AKP vesayeti yıktı da hangi devleti kurdu?

YORUM | ERMAN YALAZ | ErmanYalaz@Tr724.com

“Şimdi biz yeni bir devlet kuruyoruz, beğenin beğenmeyin bu yeni devletin kurucu lideri Tayyip Erdoğan’dır”, “Biz vesayet düzenini yıktık.” İki kritik cümle. Bozuk saat bile günde iki kez doğruyu gösterir misali bu sözleri sarf eden kişi Ayhan Ogan. AKP Merkez Karar ve Yönetim Kurulu üyesi. Erdoğan ve AKP’nin Türkiye’de iktidarı demokratik yollarla, seçimle terk etmeyeceğinin ikrarı aynı zamanda bu cümleler. İzah edeceğim.

EVET, DEVLET YENİ

Birinci cümle doğru; yeni bir devlet kuruluyor. ‘Erdoğan Devleti’ diye adını koyanlar oldu. Kurulan bir ‘tek adam devleti’dir. Bütün diğerlerinde olduğu gibi zulmüyle birlikte devrilip gidecektir. İkincisi de doğru; askeri vesayet yıkıldı. Ancak faili yanlış. Bunu AKP yaptı ise ve “Biz vesayet düzenini yıktık” diyorsa bir problem var. Vesayet düzenini yıkan sizseniz; Ergenekon, Balyoz, Amirallere Suikast, Danıştay cinayeti, Dink suikastı gibi davalarda soruşturma açtığı, dinleme yaptığı, gözaltı kararı aldığı için ‘Cemaatçi’ dediğiniz binlerce savcı, hâkim, polis, memur niye yargılanıyor? Hani bu vesayeti yıkan bu dava ve soruşturmaların hepsi ‘Fetö’ tuzağıydı? İçlerindeki ‘vesayetçilik damarı’nı hortlatan sonra da 15 Temmuz’u bahane ederek kundaktaki bebeklere, lohusa kadınlara kadar uzanıp, masum on binleri hapse atmaya vardıran zihniyet vesayeti yıkmamış, bilakis yeni ve sivil görünümlü bir vesayet inşa etmiştir.

AKP’li vekil Hasan Fehmi Kınay, Ergenekon ve Balyoz davalarına ilişkin aynen şu cümleleri kurmuştu:

“Şimdilerde geçmişin darbeci generalleri fırsatı ganimete çevirme derdindeler. Sivil vesayetten bahsetmeye başladılar. Şunu bilelim ki Ergenekon, Balyoz operasyonlarını biz yönetmedik. O zaman bazı arkadaşlarımız darbecilerin tasfiye edildiğini düşünüyor ve buna seviniyordu. Ama gerçekte bu operasyonların AK Parti’yle bir ilgisi yoktu. Birileri yapıyor, biz de işimize geldiği için sessizce izliyorduk. Sonuçta bu operasyonların arkasında paralel yapının olduğu ortaya çıktı.”

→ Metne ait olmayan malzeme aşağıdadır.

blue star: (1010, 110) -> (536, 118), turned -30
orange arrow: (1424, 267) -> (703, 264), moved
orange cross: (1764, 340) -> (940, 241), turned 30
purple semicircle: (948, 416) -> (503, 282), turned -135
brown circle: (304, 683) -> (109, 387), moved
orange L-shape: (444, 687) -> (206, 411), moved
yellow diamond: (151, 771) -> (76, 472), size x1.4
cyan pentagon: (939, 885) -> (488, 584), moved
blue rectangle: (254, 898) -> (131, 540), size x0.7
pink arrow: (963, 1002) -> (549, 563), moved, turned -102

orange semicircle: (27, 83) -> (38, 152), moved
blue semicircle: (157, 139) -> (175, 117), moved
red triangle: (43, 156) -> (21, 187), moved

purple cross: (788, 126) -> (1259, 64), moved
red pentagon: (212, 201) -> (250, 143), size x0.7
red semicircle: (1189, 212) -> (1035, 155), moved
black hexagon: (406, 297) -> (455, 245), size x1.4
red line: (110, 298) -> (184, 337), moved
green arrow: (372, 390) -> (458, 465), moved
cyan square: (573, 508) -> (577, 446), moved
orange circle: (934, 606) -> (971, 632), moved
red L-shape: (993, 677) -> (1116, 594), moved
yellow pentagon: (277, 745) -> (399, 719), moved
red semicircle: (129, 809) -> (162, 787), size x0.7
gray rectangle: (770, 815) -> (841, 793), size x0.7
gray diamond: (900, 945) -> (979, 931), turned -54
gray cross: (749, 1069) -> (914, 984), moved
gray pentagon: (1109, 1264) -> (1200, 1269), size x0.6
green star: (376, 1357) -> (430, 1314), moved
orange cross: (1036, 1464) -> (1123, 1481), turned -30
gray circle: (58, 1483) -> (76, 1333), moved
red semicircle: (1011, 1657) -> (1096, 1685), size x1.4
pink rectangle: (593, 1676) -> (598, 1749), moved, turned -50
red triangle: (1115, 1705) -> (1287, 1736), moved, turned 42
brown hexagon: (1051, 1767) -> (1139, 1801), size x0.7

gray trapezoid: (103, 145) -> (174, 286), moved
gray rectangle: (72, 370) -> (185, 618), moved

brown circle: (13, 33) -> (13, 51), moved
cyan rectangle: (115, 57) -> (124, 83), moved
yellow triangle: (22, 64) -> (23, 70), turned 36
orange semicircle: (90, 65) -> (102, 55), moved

CESARETİ KİMDEN ALIYOR? ERDOĞAN’DAN…

Türkiye’de gücü ele geçirenin Cumhuriyet ve demokrasinin nimetlerini kendine yonttuğu bir gerçektir. Bu gerçeklerin farkında olmayan, kendi mahallesinde konuşulanları dahi sindirememiş, kavrayamamış Ayhan Ogan gibi tiplerin cehaletinin de cesaretinin de kaynağı AKP değil. Erdoğan. Çünkü şu anda bol keseden savundukları ‘milli irade’ yerine ‘sağlam irade’ diyen, devletin örtülü ödeneğinden aldığı finansla gazete ilanları verip 17/25 Aralık yolsuzluk ve rüşvet soruşturmasının TBMM’ye taşınmasına itiraz edip Erdoğan’a tereddütsüz biat eden ilk isimlerden kendisi. Politikacı ve sivil toplum yöneticisinden ziyade Saray şürekası. Sözlerini bu yüzden Erdoğan’dan bağımsız düşünmek doğru değil.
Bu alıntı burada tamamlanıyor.